Method: We can stop generation early for a question if sufficient certainty is achieved by examining the existing answers. Specifically, we terminate generation at the question level when a majority of the outputs are consistent, e.g., if 5 out of 7 answers agree. See the configurations in early_stop_strategy.consistency_rules in imagination_aimo2/local_eval_kaggle.py.

Speed Hyperparameter Adjusting

Motivation: The time to solve questions of different difficulty levels varies greatly, we design a adjust_speed module to dynamically adjust some hyperparameters.

Method: As reasoning progresses, our adjust_speed module calculates the remaining time and number of remaining questions, and dynamically adjusts the model's sampling number and early stopping strategy accordingly.

For example, the default speed is 3(normal), if the system detects that the average remaining time for each question is less than 5 minutes, it automatically adjust the speed to 1(fastest) .This means the number of samples is decreased to 10 and the maximum reasoning time for each question is also decreased. Please refer to our code for detailed implementation.

Other methods we tried but did not reach a conclusion and include in our final solution

  • GRPO: we tried four training runs but did not observe significant improvement on accuracy.

  • RAG: we use this dataset as a document bank. When solving a question, we fetch 1~2 most similar questions from the bank, use them and their corresponding solutions as the few-shot demonstrations. But we did not get improvement on AIME2025 nor online submission.

  • Model-based Aggregation: We give the LLM the 5 most frequent answers, and one representatitive rationale for each, ask the LLM to reason about the correct answer. But this aggregation method cannot stably achieve improvements.

  • Quantization-related trials: We try quantization-aware training (QAT) by finetuning the scales of an AWQ-quantized model with DPO on our 2k-sized DPO dataset, but that doesn't bring improvement.
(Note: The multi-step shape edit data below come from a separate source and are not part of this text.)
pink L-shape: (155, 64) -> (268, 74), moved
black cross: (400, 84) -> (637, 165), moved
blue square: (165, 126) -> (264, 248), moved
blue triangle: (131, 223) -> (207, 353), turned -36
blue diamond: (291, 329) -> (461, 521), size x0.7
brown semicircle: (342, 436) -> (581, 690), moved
We also try to apply the reparametrization of W_k and W_q to get more channel-balanced key for better KV cache quantization. This brings a consistent but small reasoning performance improvement in our local test, especially in the KV4 setting. However, as we don't have enough submission quota to tune other hyperparameters for KV4 setting, our final solution doesn't use KV4.

We decided to briefly share these preliminary trials, but please note that they are not thorough enough to provide a reliable negative signal. Our qualitative inspection of the above trials actually suggests potentials to further explore, but we simply lacked the capacity to explore them further.